Comment l’Etat gère les archives des notaires

Juridiquement, un notaire n’est pas propriétaire de ses archives. Il revient au ministère de la justice d’en désigner les repreneurs en cas de décès ou de sortie de la profession. Aucun accord de cession de gré à  gré n’est possible, même pour les portefeuilles clients.

Des actes de cessions de biens, de locations, des certificats de propriété, des actes de successions… Le tout datant de plus de 70 ans ! C’est le trésor que détient Me Mustapha Maarouf, l’un des doyens des notaires de Casablanca, détenteur des archives des notaires Avezard, Duchaffaut, Khalifaty et Damerdji, démissionnaires en vertu d’une ordonnance du président de la Cour d’appel de Rabat, en 1963. Ces derniers ayant officié dans l’étude se trouvant à l’angle de la Rue Driss Lahrizi, près de Bank Al-Maghrib. Un endroit qui résume à lui seul l’histoire du notariat au Maroc, profession qui a fait son apparition en 1913 dans le cadre d’un «équilibrisme législatif» voulu par le Protectorat, entre modernisation des institutions et «respect des traditions séculaires».

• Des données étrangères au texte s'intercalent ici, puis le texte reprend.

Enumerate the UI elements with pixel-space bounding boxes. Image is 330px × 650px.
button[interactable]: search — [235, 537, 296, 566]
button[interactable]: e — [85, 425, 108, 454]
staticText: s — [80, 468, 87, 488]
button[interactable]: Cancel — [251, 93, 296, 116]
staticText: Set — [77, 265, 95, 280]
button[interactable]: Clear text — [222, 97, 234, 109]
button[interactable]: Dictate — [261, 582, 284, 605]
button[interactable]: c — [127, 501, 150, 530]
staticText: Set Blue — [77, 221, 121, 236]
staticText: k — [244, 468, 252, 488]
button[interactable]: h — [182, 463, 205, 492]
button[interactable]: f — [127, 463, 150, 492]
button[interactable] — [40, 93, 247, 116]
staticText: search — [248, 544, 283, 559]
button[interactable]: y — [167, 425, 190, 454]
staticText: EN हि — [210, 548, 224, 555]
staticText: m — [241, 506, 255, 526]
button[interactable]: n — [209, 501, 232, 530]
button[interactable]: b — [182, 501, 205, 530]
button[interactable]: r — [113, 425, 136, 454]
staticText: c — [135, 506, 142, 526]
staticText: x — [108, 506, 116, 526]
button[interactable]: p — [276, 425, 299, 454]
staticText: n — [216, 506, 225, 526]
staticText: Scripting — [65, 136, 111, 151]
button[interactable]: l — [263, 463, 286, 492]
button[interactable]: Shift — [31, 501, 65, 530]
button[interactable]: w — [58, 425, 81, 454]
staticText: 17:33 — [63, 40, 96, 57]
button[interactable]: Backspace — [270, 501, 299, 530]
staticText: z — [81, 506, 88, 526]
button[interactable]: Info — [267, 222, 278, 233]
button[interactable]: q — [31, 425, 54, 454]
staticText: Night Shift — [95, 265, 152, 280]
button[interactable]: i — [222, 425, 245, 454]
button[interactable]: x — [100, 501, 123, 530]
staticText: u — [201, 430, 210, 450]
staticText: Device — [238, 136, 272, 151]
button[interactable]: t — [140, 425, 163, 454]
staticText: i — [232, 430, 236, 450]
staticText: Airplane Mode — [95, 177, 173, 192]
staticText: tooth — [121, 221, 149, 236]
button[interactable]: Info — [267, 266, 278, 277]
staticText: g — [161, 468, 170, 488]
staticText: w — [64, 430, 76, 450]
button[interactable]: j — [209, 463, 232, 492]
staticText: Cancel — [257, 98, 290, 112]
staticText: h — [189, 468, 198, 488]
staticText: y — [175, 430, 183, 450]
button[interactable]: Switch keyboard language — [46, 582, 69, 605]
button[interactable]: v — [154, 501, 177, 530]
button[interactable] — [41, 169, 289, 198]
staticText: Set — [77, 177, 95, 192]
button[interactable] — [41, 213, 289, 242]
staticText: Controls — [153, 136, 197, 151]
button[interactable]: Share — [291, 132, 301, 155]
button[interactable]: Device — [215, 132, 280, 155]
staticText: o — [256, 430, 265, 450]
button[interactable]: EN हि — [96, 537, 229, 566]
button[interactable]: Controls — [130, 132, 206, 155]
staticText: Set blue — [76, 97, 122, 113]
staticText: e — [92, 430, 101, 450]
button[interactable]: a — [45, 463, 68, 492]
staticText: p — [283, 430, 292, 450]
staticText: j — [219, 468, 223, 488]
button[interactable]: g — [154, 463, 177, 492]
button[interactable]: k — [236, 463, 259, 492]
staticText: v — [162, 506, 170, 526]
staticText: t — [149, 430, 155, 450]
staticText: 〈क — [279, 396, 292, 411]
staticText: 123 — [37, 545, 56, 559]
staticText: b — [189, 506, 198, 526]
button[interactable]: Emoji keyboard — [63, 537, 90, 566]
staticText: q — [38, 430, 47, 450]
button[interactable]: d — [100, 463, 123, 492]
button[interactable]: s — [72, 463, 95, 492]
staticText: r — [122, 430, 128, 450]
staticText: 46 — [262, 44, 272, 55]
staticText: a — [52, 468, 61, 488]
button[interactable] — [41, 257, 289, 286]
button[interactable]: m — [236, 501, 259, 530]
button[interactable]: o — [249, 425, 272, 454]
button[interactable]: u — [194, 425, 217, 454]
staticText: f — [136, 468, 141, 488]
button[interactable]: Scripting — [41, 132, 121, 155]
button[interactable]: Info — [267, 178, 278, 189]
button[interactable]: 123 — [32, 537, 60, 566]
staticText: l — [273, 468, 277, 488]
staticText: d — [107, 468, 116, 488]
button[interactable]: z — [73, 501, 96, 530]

Pourtant, juridiquement «le notaire n’est pas propriétaire de ses archives», comme l’explique Me Fatima-Zahra Mouji, notaire à Casablanca. En effet, vu qu’il reçoit délégation de l’autorité publique pour donner aux actes et contrats le caractère d’authenticité, c’est l’Etat, et plus précisément le ministère de la justice, qui a toute latitude d’affecter les archives des notaires. La loi du 5 juillet 2012 indique justement qu’en cas de suspension temporaire de l’activité du notaire, les minutes des actes, les documents qui leur sont annexés, les registres officiels, les legs et les documents comptables relatifs à l’étude ainsi que l’ensemble des archives sont remis sans contrepartie par le notaire remplacé au nouveau notaire. Si le notaire décède, l’autorité locale ou le président du Conseil régional des notaires informe immédiatement le procureur du Roi près le tribunal de première instance dans le ressort duquel se situe l’étude du notaire décédé.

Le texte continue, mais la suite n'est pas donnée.